Progression.fyi is the world’s largest repository of open source and public career progression frameworks. The majority of the frameworks are built for engineering teams, but there are also some great examples for designers and product managers.
Below are the top three most useful career progression frameworks for product managers on progression.fyi:
Cleo is a fintech startup that aims to help people manage their money in a fun and engaging way. The company has grown a lot since it launched in 2016 and now has more than 200 employees around the world.
This framework is built with Progression and is split into nine disciplines - engineering, operations, customer success, data, design, finance, marketing/growth, people and product.
The product framework contains five levels, with no specific job titles. Instead, the levels go from PM1 to PM5. This can make things easier for bigger teams (like Cleo’s), as you can group different job titles together into the same level, rather than having an overwhelming amount of information in your framework.
For smaller teams, this is good if you are still operating more of a flat structure, where everyone gets stuck in to different roles, and so specific job titles are not as significant as the level you’re operating in.
The disadvantage is reduced clarity, but this can be addressed by being explicit about which responsibilities and competencies each level encompasses. You can read more about the pros and cons of job titles versus levels here.
In Cleo’s framework, each PM level features 12 required skills and the proficiency a person needs to demonstrate in each skill in order to qualify for that level. We believe this number of skills per level is ideal, as it’s enough to be useful for both the employees and management, without being overwhelming.
The big advantage here is that each level also contains a salary band, which is something that many employees look for in a framework. You can read more about Cleo’s commitment to pay transparency and how they created their salary bands on their blog.
The information is presented in a really straightforward and engaging way, and demonstrates what Progression can offer to all types of teams in terms of structuring a career progression framework.
Intercom is a communication software company. It was launched in 2011 and has grown rapidly since. It now has more than 800 employees around the world, and five offices globally.
Intercom’s progression framework is split into two disciplines:
- Product & Content Design
- Product Management
The product management framework features five skill areas:
- Insight Driven
- Driving Outcomes
- Leadership Behaviours
These are further broken down into skill categories (like customer focus, strategy definition & influence and communication, for example), with specific skills listed under each category, along with the level of competency required for that level.
The levels on offer are Associate PM, PM, Senior PM and Principle PM.
It might all sound complicated, but the information is structured in a clear and digestible way. That said, the framework is presented on a pdf, so not very interactive and not the easiest to navigate.
Having the different levels side-by-side is helpful for comparing your current level against where you want to advance to, but you do need to do a lot of up and down scrolling to find the competency you want to look at.
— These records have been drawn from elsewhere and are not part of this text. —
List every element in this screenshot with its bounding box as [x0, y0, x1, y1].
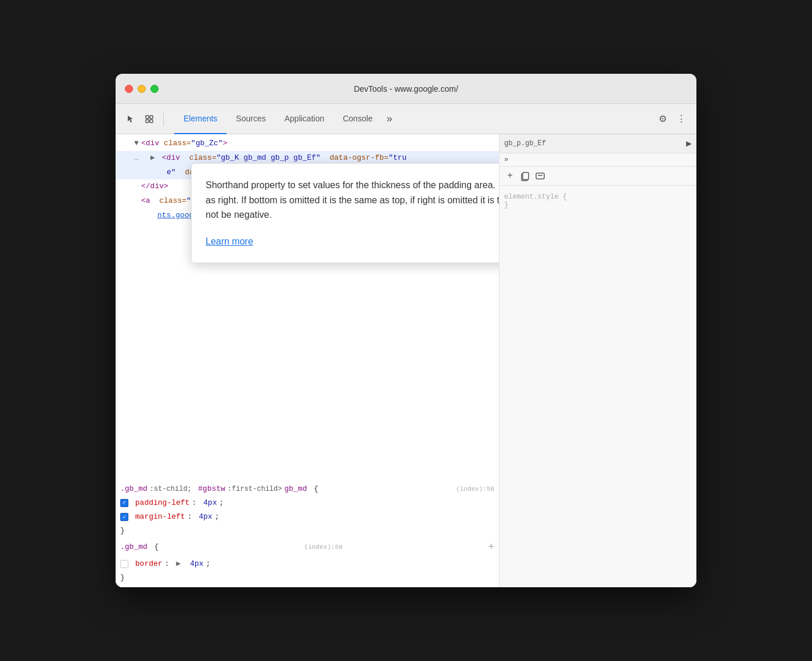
- css-prop-border[interactable]: border: ▶ 4px;: [116, 557, 499, 571]
- tooltip-footer: Learn more Don't show: [206, 234, 499, 249]
- css-close-brace-1: }: [116, 524, 499, 538]
- svg-rect-5: [523, 173, 529, 179]
- css-prop-margin-left[interactable]: margin-left: 4px;: [116, 510, 499, 524]
- devtools-window: DevTools - www.google.com/ Elements Sour…: [116, 74, 696, 587]
- expand-icon[interactable]: ▶: [686, 138, 692, 149]
- side-panel-icons: +: [500, 167, 696, 186]
- menu-icon[interactable]: ⋮: [673, 111, 689, 127]
- breadcrumb-text: gb_p.gb_Ef: [504, 139, 684, 148]
- html-panel-inner: ▼ <div class="gb_Zc"> … ▶ <div class="gb…: [116, 134, 499, 225]
- close-button[interactable]: [125, 85, 133, 93]
- svg-rect-6: [536, 173, 544, 179]
- add-property-button[interactable]: +: [488, 538, 494, 556]
- side-css-panel: element.style { }: [500, 186, 696, 587]
- expand-triangle[interactable]: ▶: [150, 152, 157, 164]
- prop-enabled-checkbox[interactable]: [120, 499, 128, 507]
- tab-application[interactable]: Application: [275, 104, 334, 134]
- side-panel: gb_p.gb_Ef ▶ » +: [499, 134, 696, 587]
- maximize-button[interactable]: [150, 85, 159, 93]
- learn-more-link[interactable]: Learn more: [206, 234, 253, 249]
- toolbar-divider: [163, 112, 164, 126]
- css-rules-panel: .gb_md:st-child; #gbstw:first-child>gb_m…: [116, 480, 499, 587]
- css-rule-header-2: .gb_md { (index):58 +: [116, 538, 499, 557]
- tooltip-popup: Shorthand property to set values for the…: [191, 163, 499, 263]
- add-rule-icon[interactable]: +: [504, 170, 516, 182]
- tab-bar: Elements Sources Application Console »: [174, 104, 652, 134]
- titlebar: DevTools - www.google.com/: [116, 74, 696, 104]
- pointer-icon[interactable]: [123, 111, 139, 127]
- css-close-brace-2: }: [116, 571, 499, 585]
- side-panel-header: gb_p.gb_Ef ▶: [500, 134, 696, 153]
- ellipsis-gutter: …: [134, 152, 143, 164]
- svg-rect-3: [150, 120, 153, 123]
- tab-sources[interactable]: Sources: [227, 104, 275, 134]
- more-tabs-button[interactable]: »: [382, 104, 397, 134]
- prop-enabled-checkbox-2[interactable]: [120, 513, 128, 521]
- minimize-button[interactable]: [138, 85, 146, 93]
- html-panel: ▼ <div class="gb_Zc"> … ▶ <div class="gb…: [116, 134, 499, 587]
- side-panel-toolbar: »: [500, 153, 696, 167]
- inspect-icon[interactable]: [141, 111, 157, 127]
- svg-rect-1: [150, 116, 153, 118]
- toolbar: Elements Sources Application Console » ⚙…: [116, 104, 696, 134]
- more-icon[interactable]: »: [504, 156, 508, 164]
- side-css-content: element.style { }: [500, 188, 696, 214]
- settings-icon[interactable]: ⚙: [655, 111, 671, 127]
- toolbar-right: ⚙ ⋮: [655, 111, 689, 127]
- html-line-1[interactable]: ▼ <div class="gb_Zc">: [116, 136, 499, 151]
- svg-rect-0: [146, 116, 149, 118]
- tab-elements[interactable]: Elements: [174, 104, 227, 134]
- toggle-changes-icon[interactable]: [534, 170, 546, 182]
- tooltip-description: Shorthand property to set values for the…: [206, 178, 499, 222]
- svg-rect-2: [146, 120, 149, 123]
- tab-console[interactable]: Console: [333, 104, 382, 134]
- window-title: DevTools - www.google.com/: [354, 84, 458, 94]
- traffic-lights: [125, 85, 159, 93]
- css-prop-padding-left[interactable]: padding-left: 4px;: [116, 496, 499, 510]
- css-rule-header-1: .gb_md:st-child; #gbstw:first-child>gb_m…: [116, 482, 499, 496]
- prop-disabled-checkbox[interactable]: [120, 560, 128, 568]
- copy-style-icon[interactable]: [519, 170, 531, 182]
- collapse-triangle[interactable]: ▼: [134, 138, 141, 150]
- main-content: ▼ <div class="gb_Zc"> … ▶ <div class="gb…: [116, 134, 696, 587]
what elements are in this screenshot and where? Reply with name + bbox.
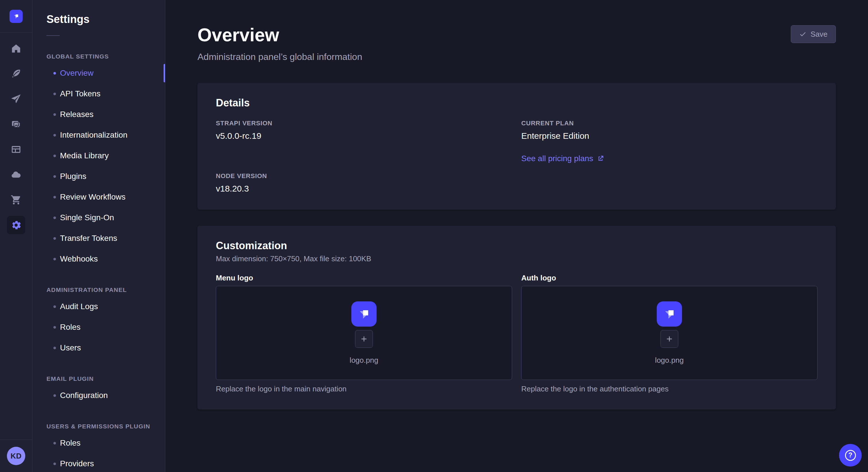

On the plus side, Intercom offers a useful blog post covering the process behind their framework. You can also see their framework on the Progression app, which can help you compare the informational structure of the pdf against what the app can do (so you can decide if it’s suitable for your needs).
Iwoca has a straightforward framework designed to be as simple as possible for the reader to follow.
There are four frameworks on offer, one for each of these four roles - design, product manager, business analyst and delivery manager.
The PM framework is split into five levels, with no specific role titles (so simply level 1-5). Each level contains between 16-24 competencies, which are split into four categories:
- Leadership and influencing
- Data and insight
- Contextually (or product and process)
- Strategy and vision
It’s built in Notion, so not very intuitive to use, but it does provide good examples for skills you can repurpose for your own organisation.
Don’t be put off by the size of this framework. You can use however many skills per level as you see fit, but you don’t really need this many. We recommend around 10-15 skills per role level (this is so you don’t overwhelm your team, and also so it doesn’t take too long to build the framework).
Ultimately, there is no right or wrong way to build a career progression framework for your team. Some people love an Excel spreadsheet, whereas some run the other way when faced with one. So it’s a good thing you can create your framework using a variety of tools - Google-docs, Notion, Trello, or a dedicated platform, like Progression.
Another consideration is how interactive you’d like the framework to be for your employees. Dedicated platforms often provide additional options, such as progress tracking and role comparison. If you’re not too fussed about offering this to your employees, you can go for something like a spreadsheet, or even a pdf. Of course, you could always migrate your framework across to another tool if inspiration strikes!
If you're a product manager in a large company looking to get started, you should definitely read Intercom's blog post on how they create career paths for PMs. And if you want to get going quickly on creating your own framework, Cleo’s Progression template will be the best place to start (as it features more levels and the perfect number of skills for each one).